Its deep velvety black colour, huge red eyes and a webbing of skin connecting eight arms earned this animal the name Vampyroteuthis infernalis, which literally translated means ‘Vampire squid from hell’. It is a small, deep-sea animal, neither an octopus or a squid but a relative and phylogenetic relic or living fossil first described in 1903 by Carl Chun.
The vampire squid is an extremophile, living at depths from 600-900 meters (2,000-3,000 feet). Sunlight does not penetrate the darkness here, pressure is high and oxygen saturation is 3%. But the vampire squid is so beautifully adapted to its environment it manages to do more then just eke out a living, it thrives.
In order to cope with life in the suffocating oceanic, vampire squids have developed several radical adaptations. They have a very low rate of metabolism and instead of using haemoglobin to transport oxygen in their blood they use the more efficient compound haemocyanin, which colours their blood blue.

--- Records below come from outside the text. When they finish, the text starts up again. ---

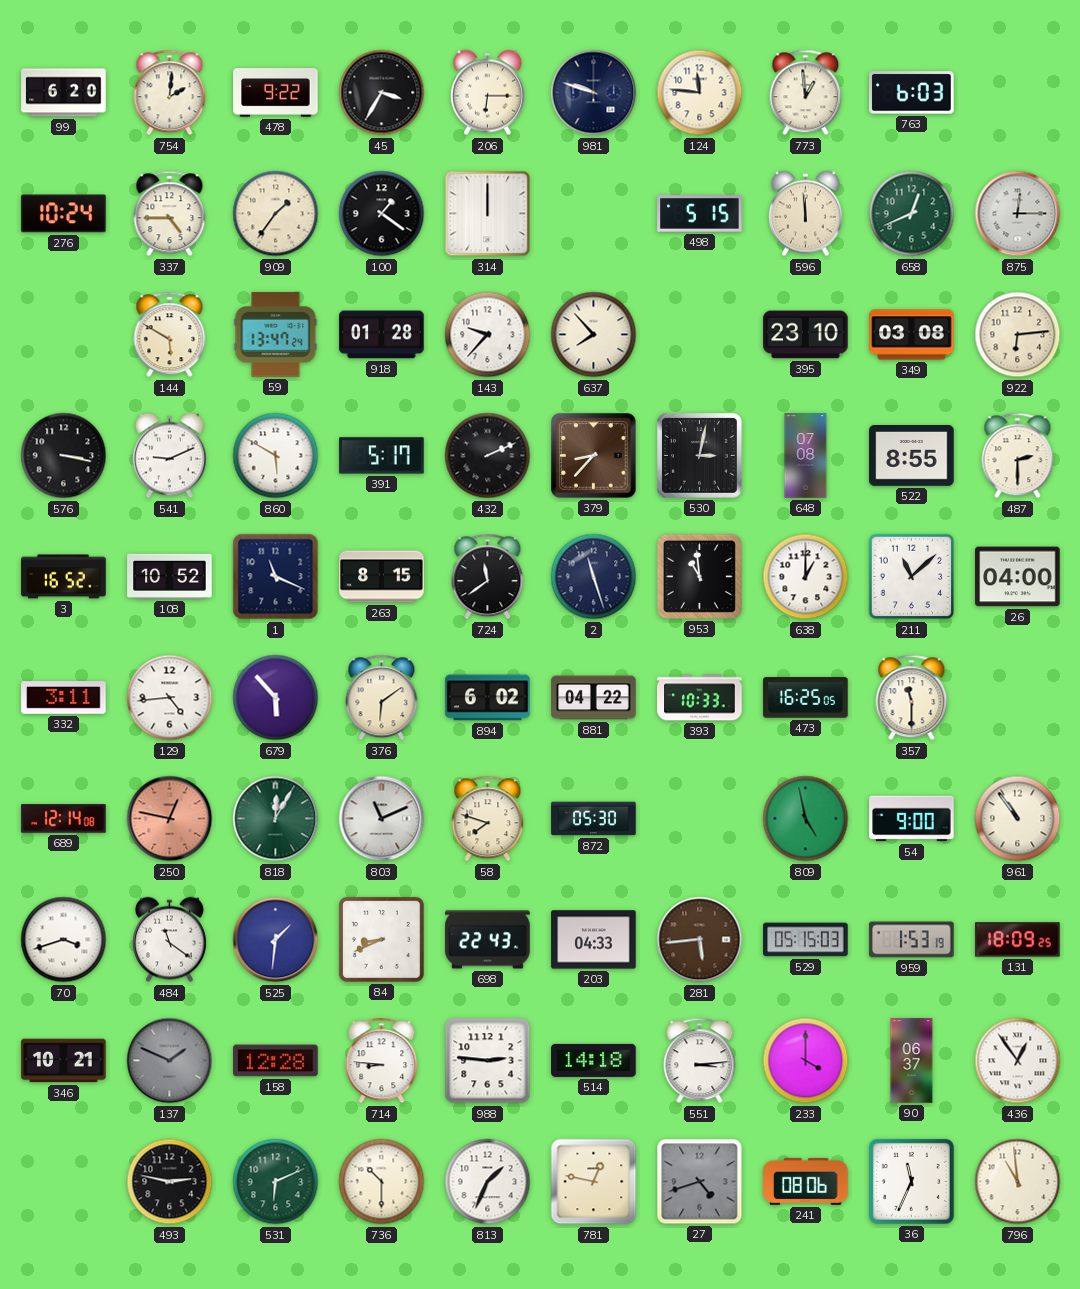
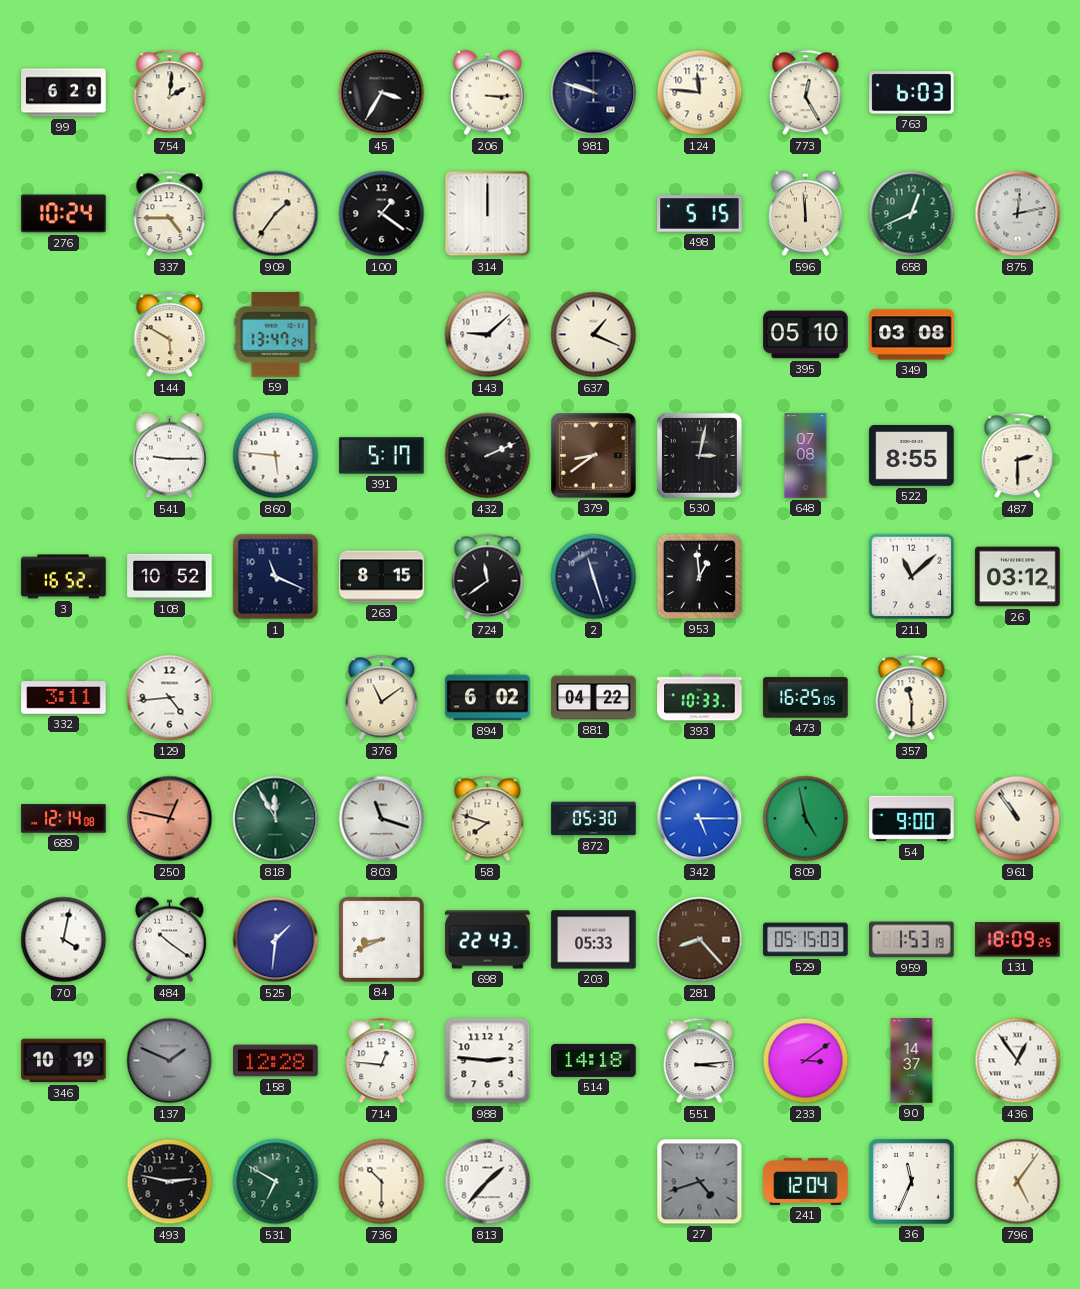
478: 9:22 -> none
206: 6:15 -> 3:15
773: 12:59 -> 12:25
875: 12:15 -> 12:13
918: 01:28 -> none
143: 9:37 -> 9:08
637: 7:53 -> 1:19
395: 23:10 -> 05:10
922: 6:14 -> none
576: 3:17 -> none
541: 9:11 -> 9:15
860: 5:50 -> 5:46
379: 8:37 -> 8:39
953: 10:59 -> 12:59
638: 1:00 -> none
26: 04:00 -> 03:12
679: 5:53 -> none
376: 6:09 -> 11:09
818: 12:05 -> 11:55
803: 11:11 -> 11:18
342: none -> 5:15
70: 3:42 -> 4:02
484: 11:21 -> 10:21
203: 04:33 -> 05:33
281: 5:44 -> 8:23
346: 10:21 -> 10:19
714: 8:46 -> 12:46
233: 4:00 -> 3:09
90: 06:37 -> 14:37
531: 6:11 -> 6:50
813: 1:34 -> 1:37
781: 12:47 -> none
241: 08:06 -> 12:04
796: 10:59 -> 5:06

The vampire squid is covered in light-producing photophores over which the animal has great control. It is capable of producing disorienting flashes of light and can finely tune the size of the photophores as well as the intensity and frequency of flashes. If threatened, instead of ink, the vampire squid ejects a sticky cloud of bioluminescent mucus from the tips of its arms. This luminous barrage, which can last several minutes dazes predators and allows the animal to escape.
The Vampire squid is the soul extant member of the cephalopod order Vampyromorphida, which shares similarities with both squid and octopuses. Its relationships can be explored further on the Tree of Life website. Like many other deep sea animals it has no IUCN status as not enough is known about it to determine if it is a threatened species.